EXERCISE: Output each of the entries exactly, skipping every picture they contain.

Extracted page text data:
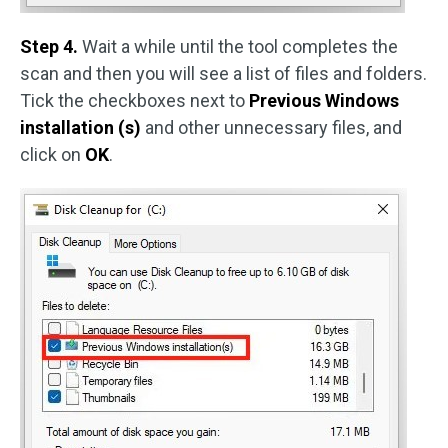
Step 4.
Wait a while until the tool completes the
scan and then you will see a list of files and folders.
Tick the checkboxes next to
Previous Windows
installation (s)
and other unnecessary files, and
click on
OK
.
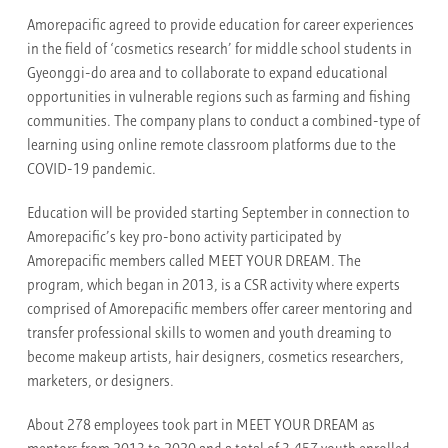
Amorepacific agreed to provide education for career experiences
in the field of ‘cosmetics research’ for middle school students in
Gyeonggi-do area and to collaborate to expand educational
opportunities in vulnerable regions such as farming and fishing
communities. The company plans to conduct a combined-type of
learning using online remote classroom platforms due to the
COVID-19 pandemic.
Education will be provided starting September in connection to
Amorepacific’s key pro-bono activity participated by
Amorepacific members called MEET YOUR DREAM. The
program, which began in 2013, is a CSR activity where experts
comprised of Amorepacific members offer career mentoring and
transfer professional skills to women and youth dreaming to
become makeup artists, hair designers, cosmetics researchers,
marketers, or designers.
About 278 employees took part in MEET YOUR DREAM as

ANSWER BOX:
Step 4.
Wait a while until the tool completes the
scan and then you will see a list of files and folders.
Tick the checkboxes next to
Previous Windows
installation (s)
and other unnecessary files, and
click on
OK
.
Amorepacific agreed to provide education for career experiences
in the field of ‘cosmetics research’ for middle school students in
Gyeonggi-do area and to collaborate to expand educational
opportunities in vulnerable regions such as farming and fishing
communities. The company plans to conduct a combined-type of
learning using online remote classroom platforms due to the
COVID-19 pandemic.
Education will be provided starting September in connection to
Amorepacific’s key pro-bono activity participated by
Amorepacific members called MEET YOUR DREAM. The
program, which began in 2013, is a CSR activity where experts
comprised of Amorepacific members offer career mentoring and
transfer professional skills to women and youth dreaming to
become makeup artists, hair designers, cosmetics researchers,
marketers, or designers.
About 278 employees took part in MEET YOUR DREAM as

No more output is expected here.